Based upon the number of sessions devoted to the topic at the recent annual
meeting of the American Academy of Child and Adolescent Psychiatry (AACAP),
the debate over the existence— and definition—of pediatric bipolar
disorder is alive and well.
However, the focus of the debate appears to have shifted a bit. After many
years of deliberation, the existence of "true mania" (and
therefore the potential existence of bipolar disorder itself) in children,
appears to be generally agreed upon. The majority of child and adolescent
psychiatrists seem to concur that while rare, distinct episodes of mania that
would meet DSM-IV diagnostic criteria for bipolar I disorder, can and
do occur in children, said Kiki Chang, M.D., an assistant professor of
psychiatry at Stanford University.
"Bipolar II," Chang continued, "is harder [to diagnose in
children], but still definable." Chang chaired one of many sessions on
pediatric bipolar disorder during the AACAP annual meeting in Toronto in
October. "BP-NOS [not otherwise specified], is harder even still,"
he said.
Chang noted that in April 2000, the National Institute of Mental Health
(NIMH) held a research roundtable on prepubertal bipolar disorder that
concluded with general agreement that in children, there exists a"
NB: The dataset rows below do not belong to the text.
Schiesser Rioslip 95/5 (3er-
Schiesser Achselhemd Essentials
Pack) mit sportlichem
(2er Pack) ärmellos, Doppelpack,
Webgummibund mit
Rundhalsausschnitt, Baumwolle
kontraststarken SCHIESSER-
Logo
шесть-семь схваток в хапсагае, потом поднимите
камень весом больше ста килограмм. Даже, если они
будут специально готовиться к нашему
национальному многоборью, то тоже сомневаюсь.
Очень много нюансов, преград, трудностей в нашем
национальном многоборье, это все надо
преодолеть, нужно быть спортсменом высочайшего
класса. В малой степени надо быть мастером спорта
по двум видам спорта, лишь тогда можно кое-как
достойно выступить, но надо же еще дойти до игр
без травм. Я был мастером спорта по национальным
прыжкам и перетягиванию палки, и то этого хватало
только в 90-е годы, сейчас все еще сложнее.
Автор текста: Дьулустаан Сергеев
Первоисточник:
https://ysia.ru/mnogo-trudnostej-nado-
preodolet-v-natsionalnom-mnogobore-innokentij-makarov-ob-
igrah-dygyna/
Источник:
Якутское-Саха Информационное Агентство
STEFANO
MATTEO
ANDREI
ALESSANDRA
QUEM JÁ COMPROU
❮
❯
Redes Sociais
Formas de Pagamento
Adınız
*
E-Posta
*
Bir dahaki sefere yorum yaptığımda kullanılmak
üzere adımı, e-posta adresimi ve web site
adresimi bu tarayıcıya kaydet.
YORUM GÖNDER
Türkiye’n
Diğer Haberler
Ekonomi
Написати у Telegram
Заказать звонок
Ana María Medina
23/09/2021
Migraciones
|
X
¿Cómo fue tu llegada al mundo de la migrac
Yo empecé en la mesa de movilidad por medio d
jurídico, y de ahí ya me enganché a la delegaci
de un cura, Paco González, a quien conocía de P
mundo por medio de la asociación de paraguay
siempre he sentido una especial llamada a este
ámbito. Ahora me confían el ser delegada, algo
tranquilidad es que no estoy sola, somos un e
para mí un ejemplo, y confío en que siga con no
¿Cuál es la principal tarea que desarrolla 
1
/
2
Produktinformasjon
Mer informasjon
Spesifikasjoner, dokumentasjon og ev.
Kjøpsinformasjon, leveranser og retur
narrow" bipolar disorder phenotype (bipolar I and bipolar II)
based on DSM-IV criteria. The roundtable panelists also concurred on
the existence in children of a "broader" phenotype, which they
said appears more prevalent than the narrow phenotype, but does not fully meet
DSM-IV criteria.
In September 2002, NIMH convened another research roundtable to focus on
that broader phenotype, pediatric bipolar-NOS, and to address how the
heterogeneous group of children given the diagnosis should be described and
studied.
Since the 2002 NIMH roundtable, several studies have been published that
attempted to better define the presentation of bipolar illness in children.
Yet not everyone agrees that those studies have advanced the field.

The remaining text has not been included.